Trouvez cet ailleurs. Votre noeud de culpabilité. Offrez-vous ce cadeau de trouver votre conflit interne plutôt que de sauter dans les préjugés faciles – mais ô combien puissant – que distille la société. Une femmes qui avorte serait « une meurtrière », « une égoïste », « une irresponsable », »une trainée », « une inconsciente », « une femme qui sera toujours malheureuse de cet acte et qui va le regretter. »
Laissez de côté ces pensées vides et stigmatisantes qui sont des écrans de fumée. Elles ne sont que des épouvantails pour dissuader d’autres femmes de faire ce choix de l’interruption de grossesse.

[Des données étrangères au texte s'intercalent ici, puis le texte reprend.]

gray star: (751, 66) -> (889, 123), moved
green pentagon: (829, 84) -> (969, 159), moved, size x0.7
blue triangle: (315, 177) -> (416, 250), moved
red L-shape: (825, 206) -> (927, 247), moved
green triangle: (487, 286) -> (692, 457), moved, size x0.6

Identifiez plutôt la règle très personnelle que vous pensez avoir transgressée. Cela a souvent à voir avec des promesses inconscientes que l’on a prises soi-même avec soi-même et que l’IVG fait ressurgir. ça a été l’IVG mais cela aurait pu être un autre événement de votre vie qui aurait mis à jour ce conflit interne, ces règles inconscientes qui sont les vôtres et qui aujourd’hui vous tiraillent. Exemples de règles inconscientes :
Toujours être sympa avec les autres
Éviter le conflit
Toujours être aimable
Me rendre non aimable
Etre parfaite
etc.
C’est selon moi la fonction du sentiment de culpabilité : mettre en lumière, pour nous-mêmes, nos conflits internes et nous conduire à réfléchir sur nos valeurs-règles-fonctionnements : pourquoi ai-je agi ainsi ? Est-ce que cette valeur est toujours importante pour moi ? Si oui, pourquoi je n’arrive-je pas à agir en conséquence ? Cette valeur ne serait-elle pas devenue obsolète ? Mais quelles sont mes valeurs au fait ?
Au lieu de mettre de la culpabilité, mettez de la compréhension ! Gros programme, hein ?! On croit que le sujet c’est son IVG et in fine, on entame une quête de soi !

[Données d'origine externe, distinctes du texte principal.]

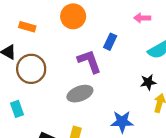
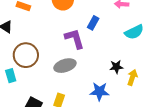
brown circle: (31, 69) -> (26, 55), moved
black star: (148, 82) -> (116, 67), moved

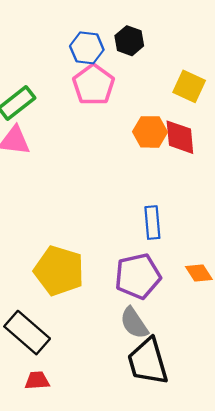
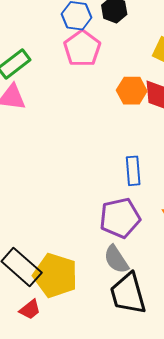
yellow pentagon: (59, 271) -> (55, 275), moved
red trapezoid: (37, 380) -> (30, 309), turned 145

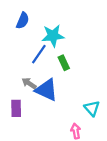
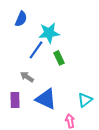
blue triangle: (46, 90) -> (46, 99), moved
cyan triangle: (92, 108) -> (85, 100), turned 35

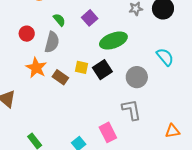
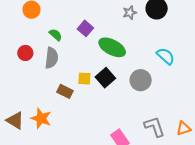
green ellipse: (113, 41) -> (112, 47), turned 56
orange star: (36, 68) -> (41, 118), moved
gray L-shape: (131, 110) -> (154, 127), moved

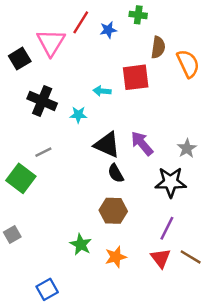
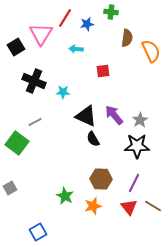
red square: (136, 77) -> (103, 71), moved, size x0.6
cyan arrow: (102, 91) -> (76, 49), moved
gray star: (187, 148) -> (140, 120), moved
brown hexagon: (113, 211) -> (101, 179), moved

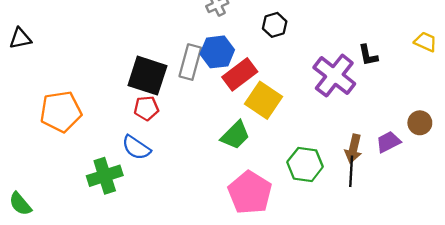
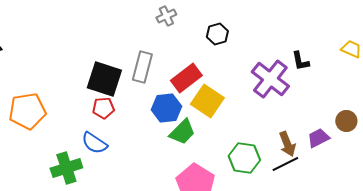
blue hexagon: (217, 52) -> (166, 108), moved
brown arrow: (353, 149) -> (287, 144), turned -35
black line: (351, 171) -> (285, 164), turned 60

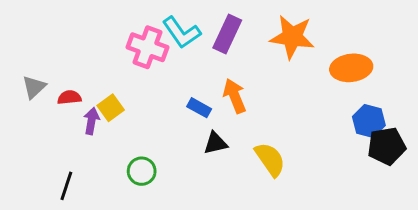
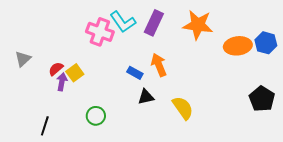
red semicircle: (69, 97) -> (56, 69), moved, turned -35
blue hexagon: (369, 121) -> (266, 43), moved
black pentagon: (387, 146) -> (262, 99), turned -30

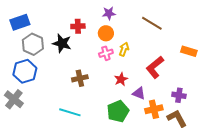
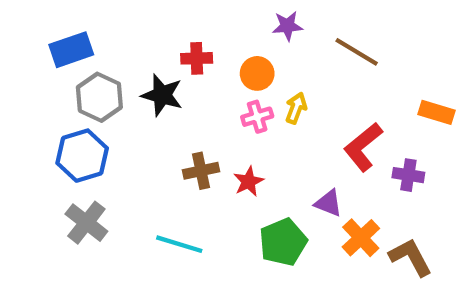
purple star: (109, 13) -> (287, 26), moved
red star: (121, 79) -> (248, 182), moved
purple cross: (179, 95) -> (408, 175), moved
gray cross: (14, 99) -> (86, 223), moved
orange cross: (154, 109) -> (361, 238), turned -30

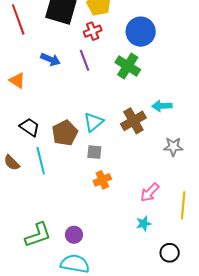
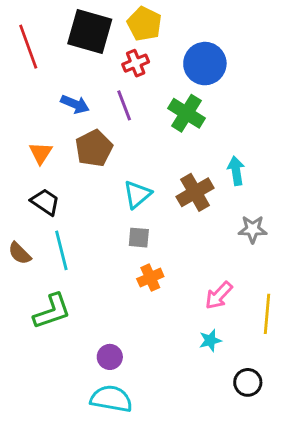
orange triangle: (17, 80) -> (41, 153), moved, turned 30
cyan arrow: (162, 106) -> (236, 171), turned 84
brown pentagon: (65, 133) -> (94, 148), moved
green L-shape: (38, 235) -> (52, 311), moved

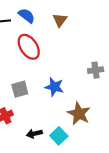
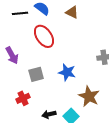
brown triangle: (60, 20) -> (72, 12), turned -40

2eme chose que je demande aux femmes que j’accompagne : Racontez-moi toute l’histoire. Pas uniquement l’intervention d’IVG. Tout est fait pour que nos pensées et imaginaires se focalisent sur l’acte d’IVG et que soient passés sous silence d’autres aspects pourtant incontournables : le partenaire, la famille, l’entourage, la situation économique, émotionnelle, professionnelle, sentimentale et médicale de la femme concernée, ses croyances personnelles et religieuses, son rapport à la sexualité, son rapport à la contraception, qui porte la charge contraceptive dans les relations sexuelles, quelles sont ses interactions avec les professionnel.le.s de la santé des femmes, etc)…:
Mon histoire.
Une histoire, la mienne, car les histoires ont cet effet magique de nous faire réfléchir sur la nôtre.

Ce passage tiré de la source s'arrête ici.